Records provided:
▬▬▬▬▬▬
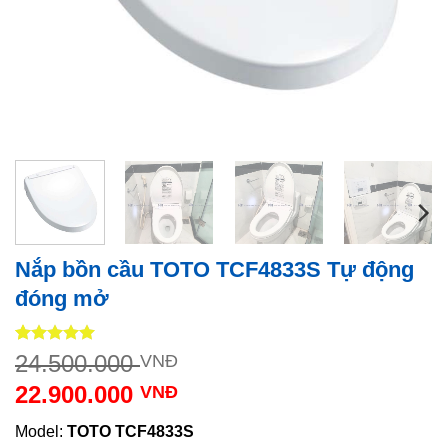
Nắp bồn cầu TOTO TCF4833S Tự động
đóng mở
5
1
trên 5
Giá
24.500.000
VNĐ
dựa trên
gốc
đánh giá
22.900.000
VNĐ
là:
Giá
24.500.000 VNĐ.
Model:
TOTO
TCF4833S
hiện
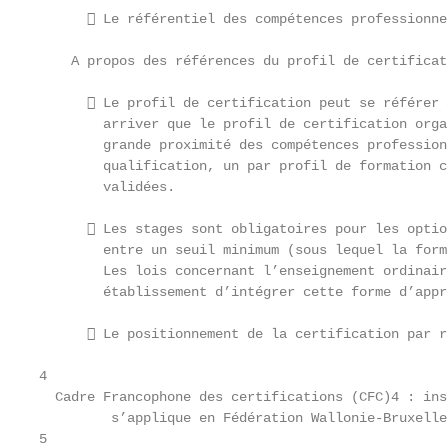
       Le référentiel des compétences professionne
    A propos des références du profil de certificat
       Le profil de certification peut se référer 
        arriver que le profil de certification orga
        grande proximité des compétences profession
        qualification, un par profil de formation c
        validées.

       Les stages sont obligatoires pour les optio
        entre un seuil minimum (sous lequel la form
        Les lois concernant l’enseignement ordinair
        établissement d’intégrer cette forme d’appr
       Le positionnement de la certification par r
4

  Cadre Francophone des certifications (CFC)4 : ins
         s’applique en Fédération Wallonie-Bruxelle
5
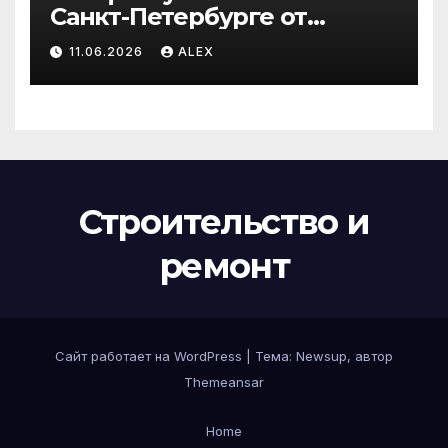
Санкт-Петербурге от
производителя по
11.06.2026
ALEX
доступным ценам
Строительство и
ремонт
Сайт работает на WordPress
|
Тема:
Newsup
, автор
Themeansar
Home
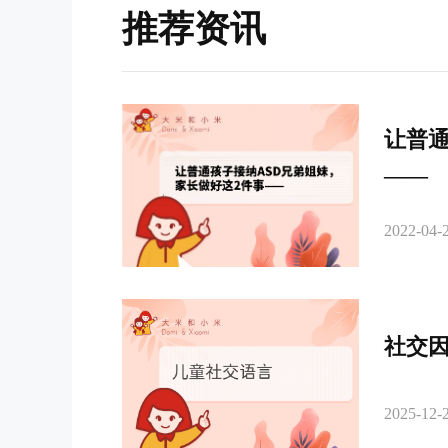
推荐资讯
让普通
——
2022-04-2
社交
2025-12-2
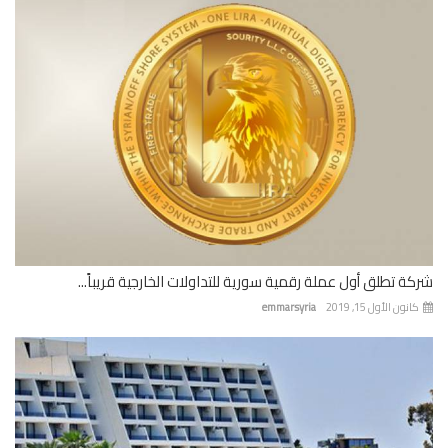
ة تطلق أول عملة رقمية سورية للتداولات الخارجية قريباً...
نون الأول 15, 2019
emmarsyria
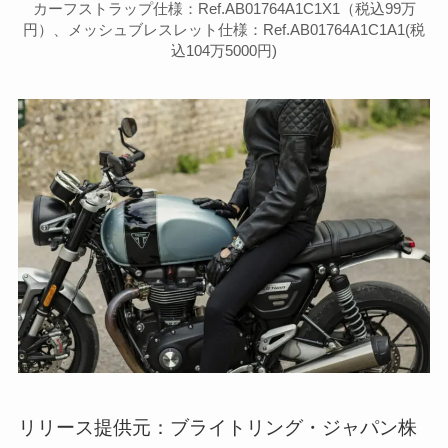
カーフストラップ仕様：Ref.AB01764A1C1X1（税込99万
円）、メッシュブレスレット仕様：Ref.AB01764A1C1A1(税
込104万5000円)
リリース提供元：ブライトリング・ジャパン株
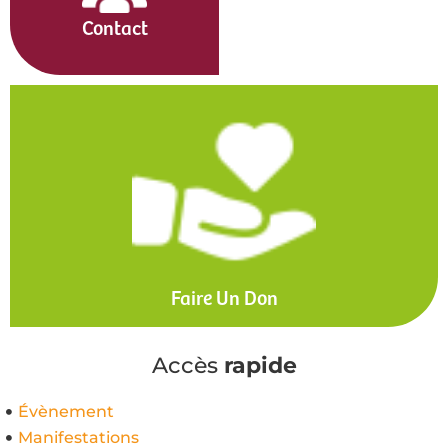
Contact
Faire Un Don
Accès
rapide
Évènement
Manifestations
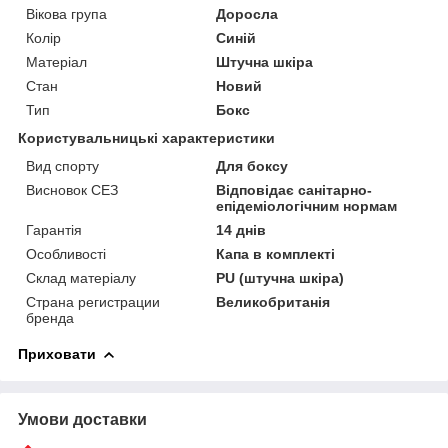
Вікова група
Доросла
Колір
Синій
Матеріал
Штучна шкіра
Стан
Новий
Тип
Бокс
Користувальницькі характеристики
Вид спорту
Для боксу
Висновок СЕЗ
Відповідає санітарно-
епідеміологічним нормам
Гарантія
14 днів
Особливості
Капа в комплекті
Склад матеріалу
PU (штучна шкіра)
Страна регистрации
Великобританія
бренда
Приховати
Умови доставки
▬▬▬▬▬▬
Required action:
Your answer should be the lines above from the one that contains "Cadre Francophone des" through the last, set down exactly, with the pictures removed.

Finished exercise:
  Cadre Francophone des certifications (CFC)4 : ins
         s’applique en Fédération Wallonie-Bruxelle
5
Санкт-Петербурге от
производителя по
11.06.2026
ALEX
доступным ценам
Строительство и
ремонт
Сайт работает на WordPress
|
Тема:
Newsup
, автор
Themeansar
Home
推荐资讯
让普通
——
2022-04-2
社交
2025-12-2
ة تطلق أول عملة رقمية سورية للتداولات الخارجية قريباً...
نون الأول 15, 2019
emmarsyria
カーフストラップ仕様：Ref.AB01764A1C1X1（税込99万
円）、メッシュブレスレット仕様：Ref.AB01764A1C1A1(税
込104万5000円)
リリース提供元：ブライトリング・ジャパン株
Contact
Faire Un Don
Accès
rapide
Évènement
Manifestations
Вікова група
Доросла
Колір
Синій
Матеріал
Штучна шкіра
Стан
Новий
Тип
Бокс
Користувальницькі характеристики
Вид спорту
Для боксу
Висновок СЕЗ
Відповідає санітарно-
епідеміологічним нормам
Гарантія
14 днів
Особливості
Капа в комплекті
Склад матеріалу
PU (штучна шкіра)
Страна регистрации
Великобританія
бренда
Приховати
Умови доставки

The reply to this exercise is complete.